11.9.08

Nerede o eski tutsaklar? (Parlakgenç yönetmenler için senaryo denemesi)

Küreğe mahkûm edilerek yaşamına İstanbul'da tutsak olarak devam eden bir Avrupalı düşünelim. Kışın tersanede yaşaması gerektiğinden, sağdan soldan aldığı sadaka dışında kendine ek gelir sağlamak için koyun yünü kırparak ördüğü çorapları muhafızların himayesinde şehir içinde satışa çıkıyor. Gezdiği evlerde özellikle Avrupalı elçi ve seçkinlerin oturmasına dikkat ediyor, çünkü yüksek tutardaki fidyesini ödeyebilecek birileriyle tanışması muhtemel.
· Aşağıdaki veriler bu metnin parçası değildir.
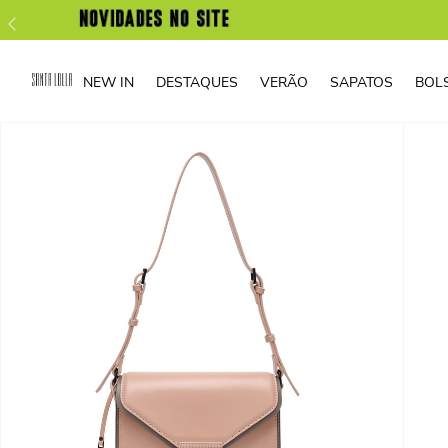
NEW IN
DESTAQUES
VERÃO
SAPATOS
BOL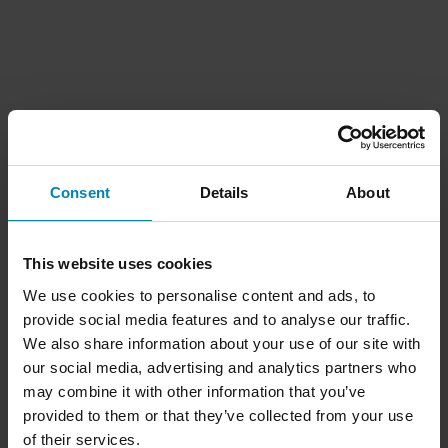
Consent
Details
About
This website uses cookies
We use cookies to personalise content and ads, to
provide social media features and to analyse our traffic.
We also share information about your use of our site with
our social media, advertising and analytics partners who
may combine it with other information that you’ve
provided to them or that they’ve collected from your use
of their services.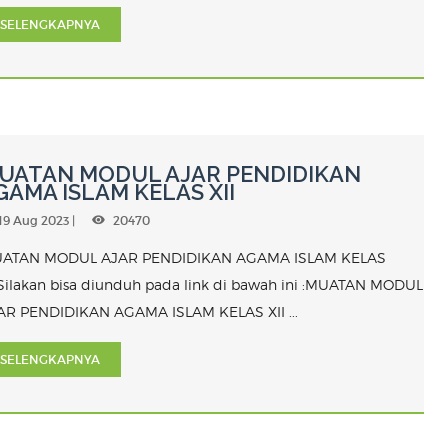
SELENGKAPNYA
UATAN MODUL AJAR PENDIDIKAN
GAMA ISLAM KELAS XII
19 Aug 2023 |
20470
ATAN MODUL AJAR PENDIDIKAN AGAMA ISLAM KELAS
ISilakan bisa diunduh pada link di bawah ini :MUATAN MODUL
AR PENDIDIKAN AGAMA ISLAM KELAS XII ...
SELENGKAPNYA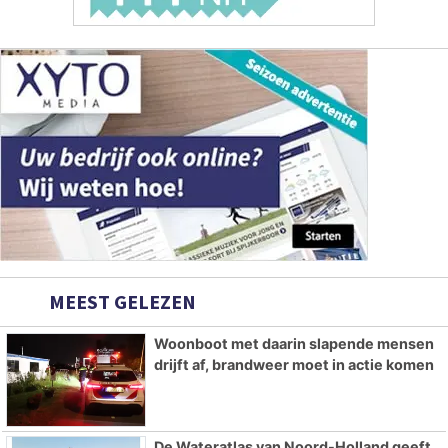
MEEST GELEZEN
Woonboot met daarin slapende mensen
drijft af, brandweer moet in actie komen
De Wateratlas van Noord-Holland geeft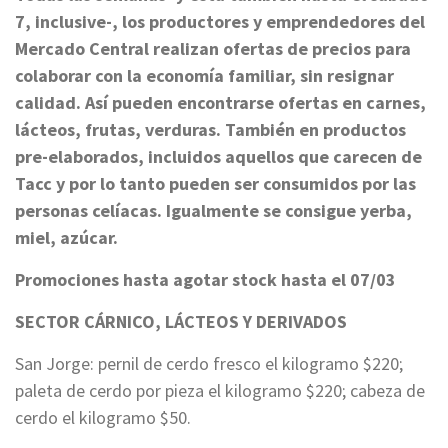
7, inclusive-, los productores y emprendedores del
Mercado Central realizan ofertas de precios para
colaborar con la economía familiar, sin resignar
calidad. Así pueden encontrarse ofertas en carnes,
lácteos, frutas, verduras. También en productos
pre-elaborados, incluidos aquellos que carecen de
Tacc y por lo tanto pueden ser consumidos por las
personas celíacas. Igualmente se consigue yerba,
miel, azúcar.
Promociones hasta agotar stock hasta el 07/03
SECTOR CÁRNICO, LÁCTEOS Y DERIVADOS
San Jorge: pernil de cerdo fresco el kilogramo $220;
paleta de cerdo por pieza el kilogramo $220; cabeza de
cerdo el kilogramo $50.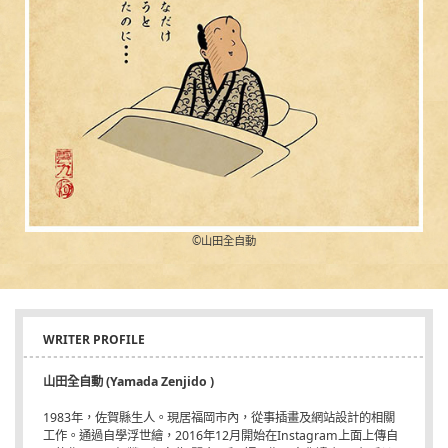
©︎山田全自動
WRITER PROFILE
山田全自動 (Yamada Zenjido )
1983年，佐賀縣生人。現居福岡市內，從事插畫及網站設計的相關
工作。通過自學浮世繪，2016年12月開始在Instagram上面上傳自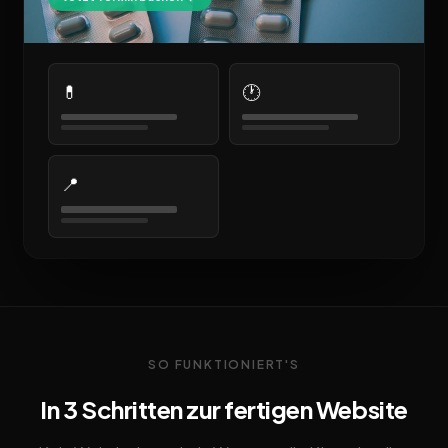
💊
🕐
📍
SO FUNKTIONIERT'S
In 3 Schritten zur fertigen Website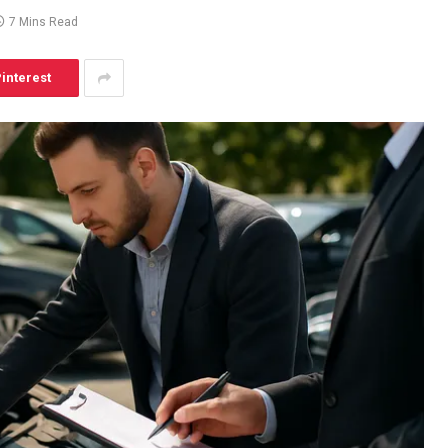
7 Mins Read
interest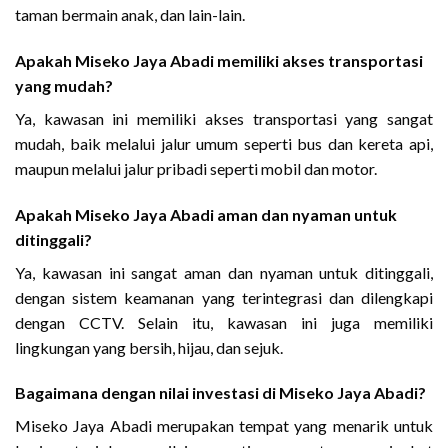
taman bermain anak, dan lain-lain.
Apakah Miseko Jaya Abadi memiliki akses transportasi
yang mudah?
Ya, kawasan ini memiliki akses transportasi yang sangat
mudah, baik melalui jalur umum seperti bus dan kereta api,
maupun melalui jalur pribadi seperti mobil dan motor.
Apakah Miseko Jaya Abadi aman dan nyaman untuk
ditinggali?
Ya, kawasan ini sangat aman dan nyaman untuk ditinggali,
dengan sistem keamanan yang terintegrasi dan dilengkapi
dengan CCTV. Selain itu, kawasan ini juga memiliki
lingkungan yang bersih, hijau, dan sejuk.
Bagaimana dengan nilai investasi di Miseko Jaya Abadi?
Miseko Jaya Abadi merupakan tempat yang menarik untuk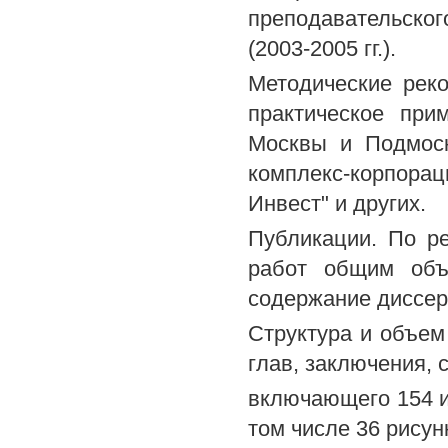
преподавательског
(2003-2005 гг.).
Методические рек
практическое при
Москвы и Подмоск
комплекс-корпора
Инвест" и других.
Публикации. По р
работ общим объ
содержание диссер
Структура и объем
глав, заключения, 
включающего 154 ис
том числе 36 рисун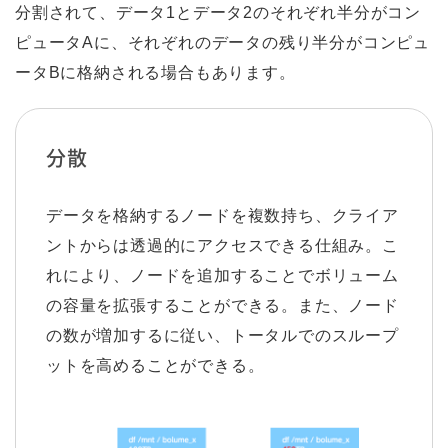
分割されて、データ1とデータ2のそれぞれ半分がコン
ピュータAに、それぞれのデータの残り半分がコンピュ
ータBに格納される場合もあります。
分散
データを格納するノードを複数持ち、クライア
ントからは透過的にアクセスできる仕組み。こ
れにより、ノードを追加することでボリューム
の容量を拡張することができる。また、ノード
の数が増加するに従い、トータルでのスループ
ットを高めることができる。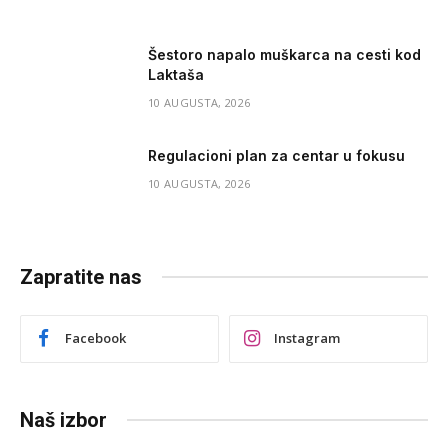
Šestoro napalo muškarca na cesti kod
Laktaša
10 AUGUSTA, 2026
Regulacioni plan za centar u fokusu
10 AUGUSTA, 2026
Zapratite nas
Facebook
Instagram
Naš izbor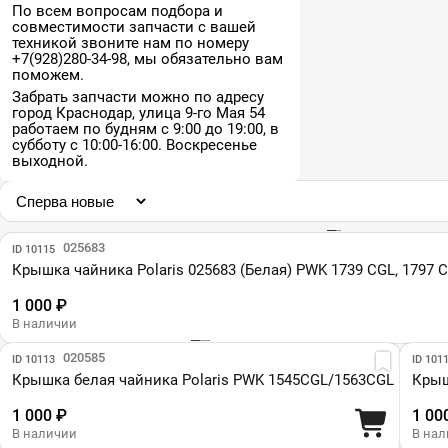
По всем вопросам подбора и
совместимости запчасти с вашей
техникой звоните нам по номеру
+7(928)280-34-98, мы обязательно вам
поможем.
Забрать запчасти можно по адресу
город Краснодар, улица 9-го Мая 54
работаем по будням с 9:00 до 19:00, в
субботу с 10:00-16:00. Воскресенье
выходной.
Парт №: 025683
ID 10115
Крышка чайника Polaris 025683 (Белая) PWK 1739 CGL, 1797 CG
1 000 ₽
В наличии
Парт №: 020585
Парт 
ID 10113
ID 101
Крышка белая чайника Polaris PWK 1545CGL/1563CGL
Крыш
1 000 ₽
1 00
В наличии
В на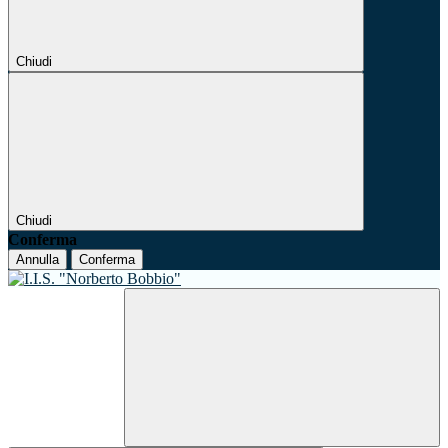
Chiudi
Chiudi
Conferma
Annulla
Conferma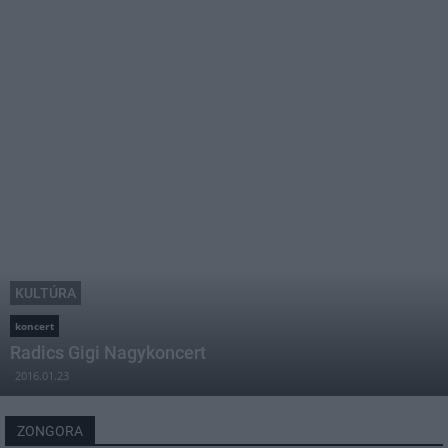
KULTÚRA
koncert
Radics Gigi Nagykoncert
2016.01.23
ZONGORA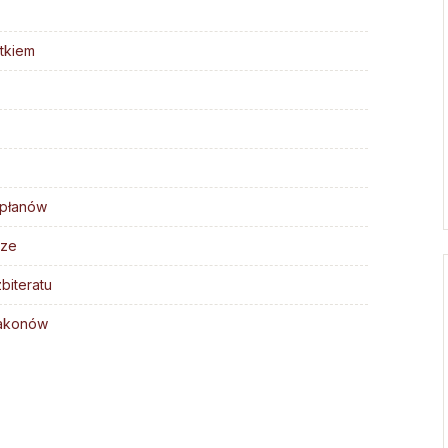
Droga Neokatechumenalna
Sąd Biskupi
Grupy Modlitwy Ojca Pio
tkiem
Wydawnictwo
Żywy Różaniec
Konta bankowe
Wspólnota Krwi Chrystusa
Franciszkański Zakon
Świeckich
Skauci Króla
apłanów
Bractwo św. Józefa
rze
biteratu
iakonów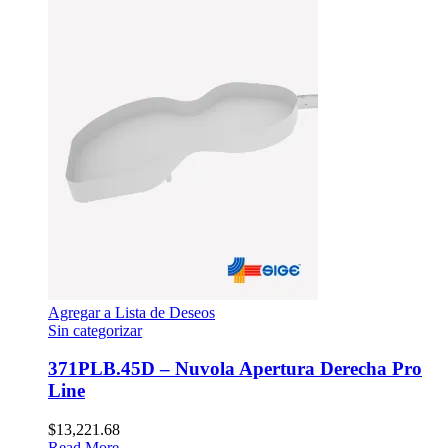
Agregar a Lista de Deseos
Sin categorizar
371PLB.45D – Nuvola Apertura Derecha Pro
Line
$
13,221.68
Read More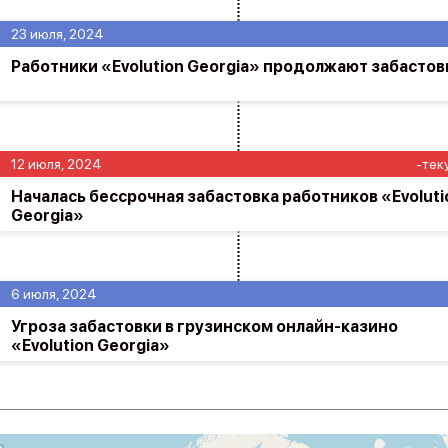
23 июля, 2024
Работники «Evolution Georgia» продолжают забастов
12 июля, 2024
-тек
Началась бессрочная забастовка работников «Evoluti
Georgia»
6 июля, 2024
Угроза забастовки в грузинском онлайн-казино
«Evolution Georgia»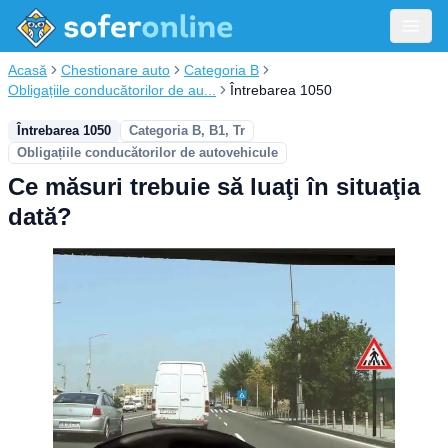
Acasă
Chestionare auto
Categoria B
Obligațiile conducătorilor de au...
Întrebarea 1050
Întrebarea 1050
Categoria B, B1, Tr
Obligațiile conducătorilor de autovehicule
Ce măsuri trebuie să luaţi în situaţia
dată?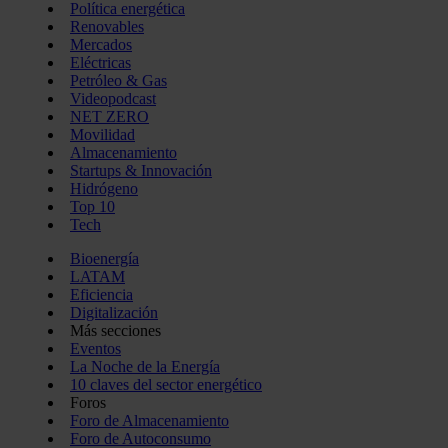
Política energética
Renovables
Mercados
Eléctricas
Petróleo & Gas
Videopodcast
NET ZERO
Movilidad
Almacenamiento
Startups & Innovación
Hidrógeno
Top 10
Tech
Bioenergía
LATAM
Eficiencia
Digitalización
Más secciones
Eventos
La Noche de la Energía
10 claves del sector energético
Foros
Foro de Almacenamiento
Foro de Autoconsumo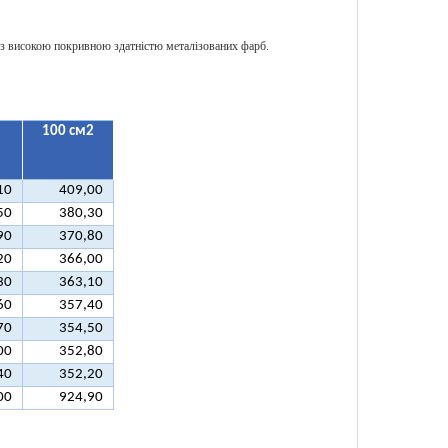
 високою покривною здатністю металізованих фарб.
100 см2
10
409,00
50
380,30
90
370,80
20
366,00
30
363,10
60
357,40
70
354,50
00
352,80
40
352,20
00
924,90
Oryantalist bir filmde İtalyanca, Almanca veya Latince edilen birkaç söz sonrasında ve biraz da kaş-göz işaretinin ardından, işbirlikçi ev sahibi ve iri yarı adamları, oldukça korkutucu görünen yeniçeriyi pataküte vuruşarak yere sererler. Başkentinde bulundukları devletin egemenliğini tanımak gibi bir dertleri zaten olamaz, ortada ulus-devlet diye birşey yok ki (sanırım ulus-devlet de en çok gardiyanları pataklamak isteyen yabancıları caydırma konusunda işe yaramaktadır). Hem karşılarındaki de kötü ve pis bir Doğulu değil mi, elbette biraz dayak yemesi gerekiyor. "Bizim tebaamızı esaret altına alma hakkını kendinde nasıl görürmüş, gel düş önümüze, yeni tutsak sensin! Hah, şöyle!".

Neyse, yazıyı hâlâ okuyan birileri varsa, aralarında strese girip, sıkıntıdan sinirlenmeye başlayanlar olabilir. Bu noktada yine klişe, ama bu sefer bir Türk filmi senaryosunun devreye girebileceğini müjdelemekte, hattâ muştulamakta fayda var. Henüz tutsak edilen Türk yiğidi, tepesi atınca zincirlerini kırar ve kalan pranga parçalarıyla etrafında ne görürse bir güzel benzetir, boğazlar, varsa da güzel kızı alarak kaçar. Kendi kültürel ve dini konumu açısından bir kâfir tarafından kaçırılan kız -meselâ bir prenses- ise yeni duruma çok çabuk adapte olarak, önceleri "beni kurtaracak Malta şövalyelerinin seni ne tür işkencelerden geçireceklerini hayal bile edemezsin" derken, bir anda gösterdiği tutum değişikliği ve davranış bozukluğuyla fidyecisine âşık olur (bu Stockholm sendromunda da ne varsa!), haçlı kahramanları gelince de onları kışkışlamakta bir an bile tereddüt etmez.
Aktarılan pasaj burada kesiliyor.